By Ryan Dickinson
CCC Journalism Program
BLACKWOOD – Walking the halls of Camden County College is similar to riding the bus – everyone is in the same place, but no one is talking. A few students stand as silent as statues, avoiding eye contact with intense persistence, while others merely talk with past friends or high school acquaintances. This is the sentiment among countless Camden County College attendees. Many students around campus believe their fellow classmates are introverted and less willing to socialize with those around them, creating a social unease not apparent among students of more traditional colleges.There are a number of prevailing reasons among the Camden County College students who attempt to explain the introversion found within their population. Andrew Bonnette, a first-semester student at the Blackwood Campus, believes the problem stems from the non-localized nature of Camden County and community colleges in general. The fact that “students leave class at the end of the day and go in a hundred different directions to a dozen different towns” creates a feeling of disconnection among the student population. Unlike traditional schools, where classmates conventionally live together in dorms, students at Camden County are spread all throughout the state. Bonnette supposes this difference makes students hesitant to initiate seemingly futile friendships. When you “realize that the only time you may see a person is during one class, you find it hard to start a meaningless conversation or relationship.” Consequently, students may tend to keep to themselves rather than try to cultivate 50-minute friendships.

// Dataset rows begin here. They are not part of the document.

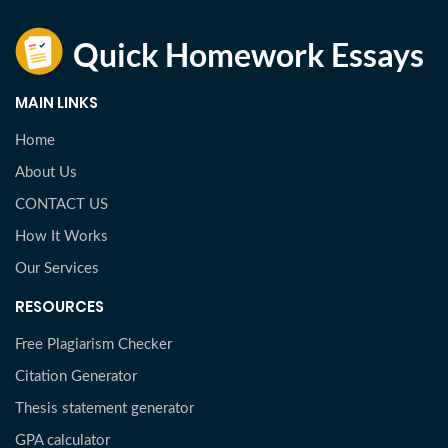
MAIN LINKS
Home
About Us
CONTACT US
How It Works
Our Services
RESOURCES
Free Plagiarism Checker
Citation Generator
Thesis statement generator
GPA calculator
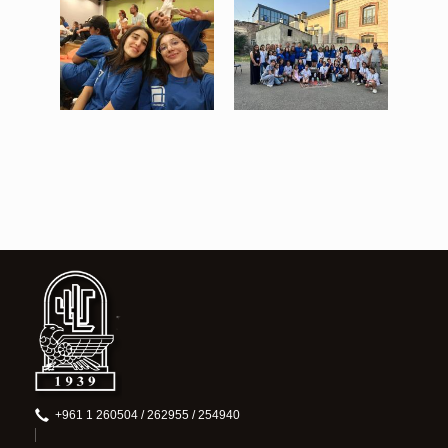
WhatsApp Image 2025-08-
WhatsApp Image 2025-08-
05 at 17.44.30 (5).jpeg
05 at 17.44.30.jpeg
129 KB
286 KB
View
View
+961 1 260504 / 262955 / 254940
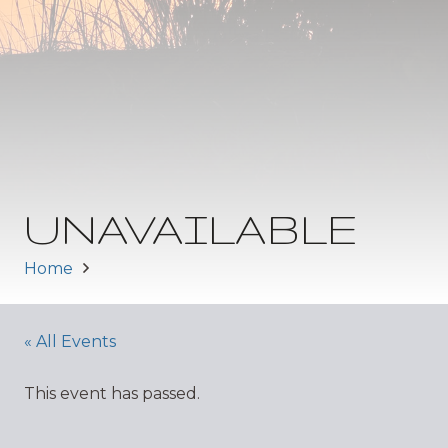
UNAVAILABLE
Home
« All Events
This event has passed.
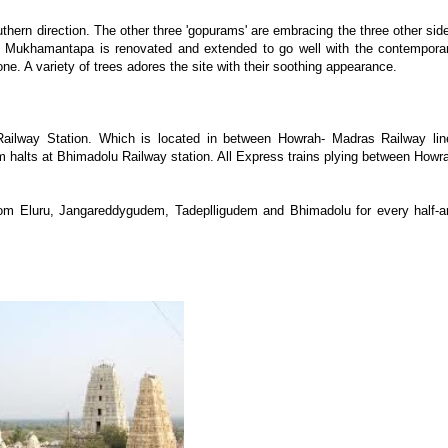
hern direction. The other three 'gopurams' are embracing the three other sid
d Mukhamantapa is renovated and extended to go well with the contempora
e. A variety of trees adores the site with their soothing appearance.
ailway Station. Which is located in between Howrah- Madras Railway lin
 halts at Bhimadolu Railway station. All Express trains plying between Howr
rom Eluru, Jangareddygudem, Tadeplligudem and Bhimadolu for every half-a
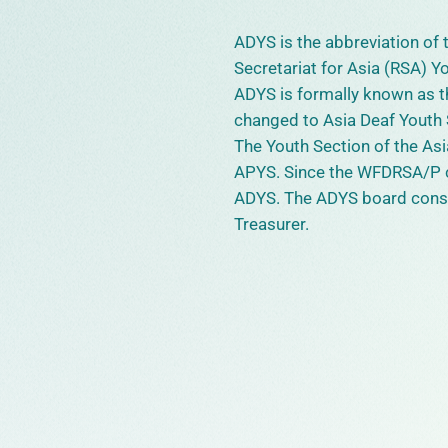
ADYS is the abbreviation of
Secretariat for Asia (RSA) Y
ADYS is formally known as th
changed to Asia Deaf Youth 
The Youth Section of the A
APYS. Since the WFDRSA/P 
ADYS. The ADYS board consis
Treasurer.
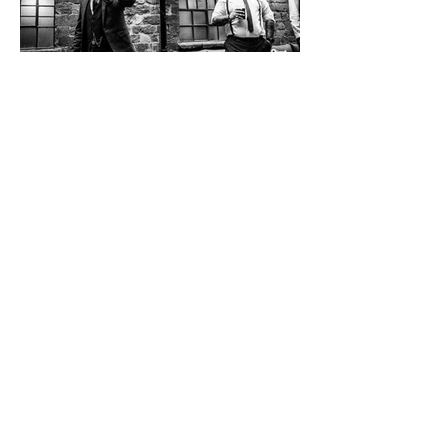
Back to Stories
THE WORK.
Fifty Frames
Want to find out more?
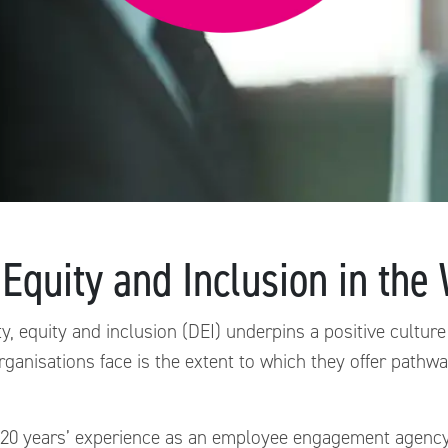
 Equity and Inclusion in th
y, equity and inclusion (DEI) underpins a positive culture
rganisations face is the extent to which they offer path
 20 years’ experience as an employee engagement agency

Another argument for the timidity of Camden County College students places the blame on the organization of the school itself. Tony Devlin, another first-semester student at Camden County College’s Blackwood Campus, believes the lack “of activities, mixers and other social events make students feel like they are not part of a community.” Devlin, who attended Rutgers University before making the switch to Camden County, says incoming students at traditional four-year colleges are inundated with opportunities to meet fellow classmates, an opportunity not afforded to most Camden County students. He believes this deficiency deprives students of a forum outside of class to congregate and socialize with their peers, placing the social burden solely on the classroom.

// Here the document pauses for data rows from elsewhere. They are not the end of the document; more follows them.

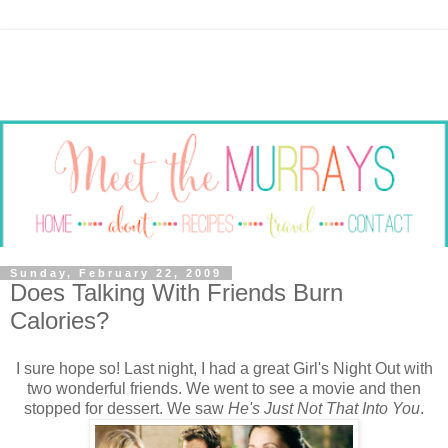
Sunday, February 22, 2009
Does Talking With Friends Burn
Calories?
I sure hope so! Last night, I had a great Girl's Night Out with
two wonderful friends. We went to see a movie and then
stopped for dessert. We saw
He's Just Not That Into You
.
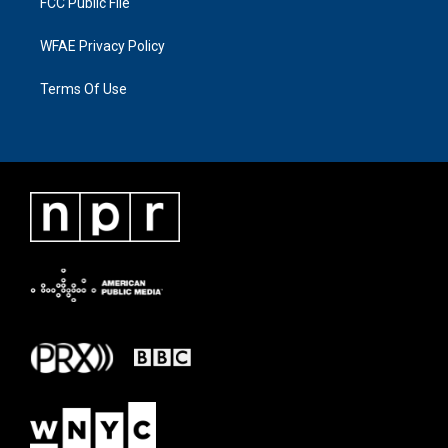
FCC Public File
WFAE Privacy Policy
Terms Of Use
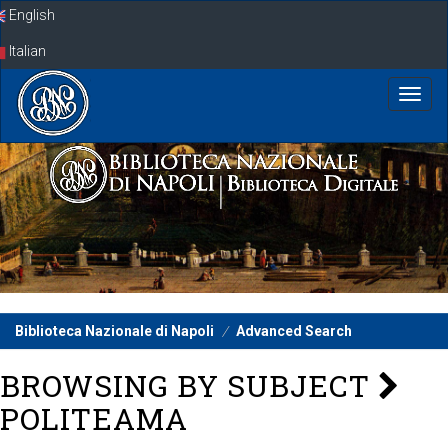
Skip
English
navigation
Italian
Biblioteca Nazionale di Napoli
Advanced Search
BROWSING BY SUBJECT
POLITEAMA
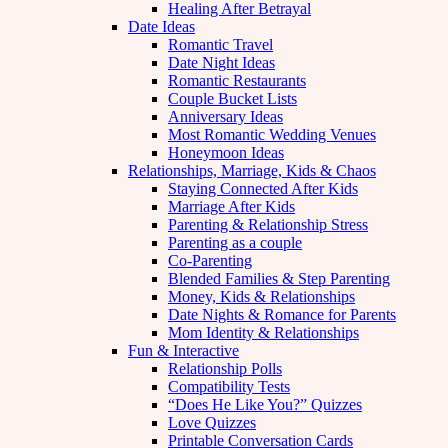
Healing After Betrayal
Date Ideas
Romantic Travel
Date Night Ideas
Romantic Restaurants
Couple Bucket Lists
Anniversary Ideas
Most Romantic Wedding Venues
Honeymoon Ideas
Relationships, Marriage, Kids & Chaos
Staying Connected After Kids
Marriage After Kids
Parenting & Relationship Stress
Parenting as a couple
Co-Parenting
Blended Families & Step Parenting
Money, Kids & Relationships
Date Nights & Romance for Parents
Mom Identity & Relationships
Fun & Interactive
Relationship Polls
Compatibility Tests
“Does He Like You?” Quizzes
Love Quizzes
Printable Conversation Cards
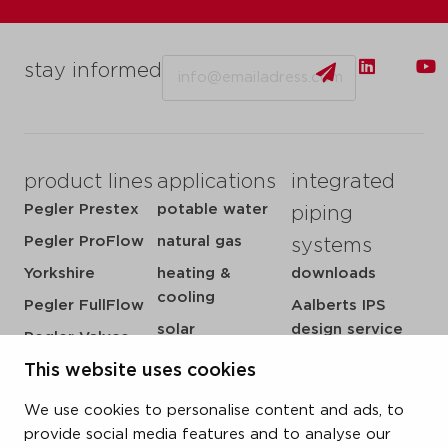
Email
stay informed
product lines
applications
integrated
Pegler Prestex
potable water
piping
Pegler ProFlow
natural gas
systems
Yorkshire
heating &
downloads
cooling
Pegler FullFlow
Aalberts IPS
solar
design service
Pegler Valves
sprinkler
my IPS
VSH SmartPress
This website uses cookies
compressed air
about us
VSH CoolPress
We use cookies to personalise content and ads, to
steam
references
VSH XPress
provide social media features and to analyse our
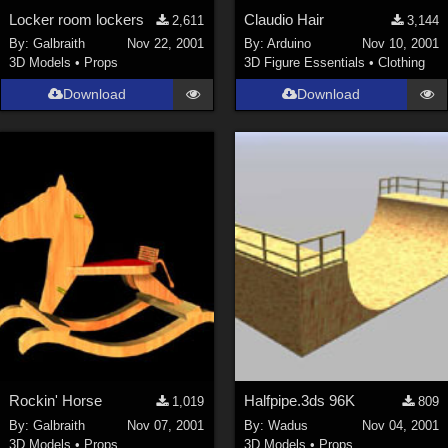
Locker room lockers
Claudio Hair
2,611
3,144
By:
Galbraith
Nov 22, 2001
By:
Arduino
Nov 10, 2001
3D Models
•
Props
3D Figure Essentials
•
Clothing
Download
Download
Rockin' Horse
Halfpipe.3ds 96K
1,019
809
By:
Galbraith
Nov 07, 2001
By:
Wadus
Nov 04, 2001
3D Models
•
Props
3D Models
•
Props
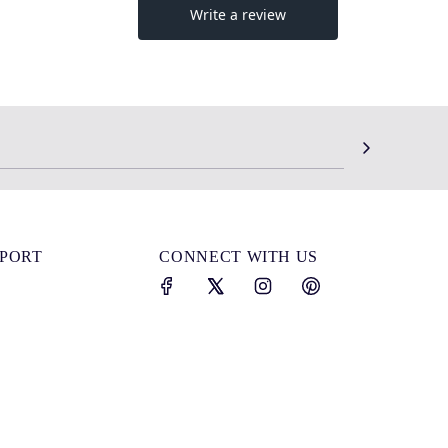
SPORT
CONNECT WITH US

Although Camden County does offer clubs and sports, neither is directed intentionally toward socializing or making friends, such as a student events club. Clubs and athletics, as well, can be very time-consuming, adding unnecessary pressure to busy students simply looking for a social outlet. These lacks of social activities, Devlin contends, “are the reasons why Camden County College can often seem like such a lifeless place.”
A review of Camden County College’s Campus Events yielded little more than a few exhibits and activities undertaken during school hours. The only extracurricular event is a bus trip to Washington, D.C.’s Cherry Blossom Festival, an event aimed toward a seemingly limited population. The promotion of this event is similarly limited to a small announcement on the college’s Event Calendar. When questioned, a number of students agreed they knew little or nothing about any ongoing events. Although they preferred not to be formally interviewed, among their suggestions for solutions were school functions and parties during the weekends, as well as better promotion and notification of the events. It is these implementations, many of the students believe, that will refill the silent halls of Camden County College and make the school a much better place to attend.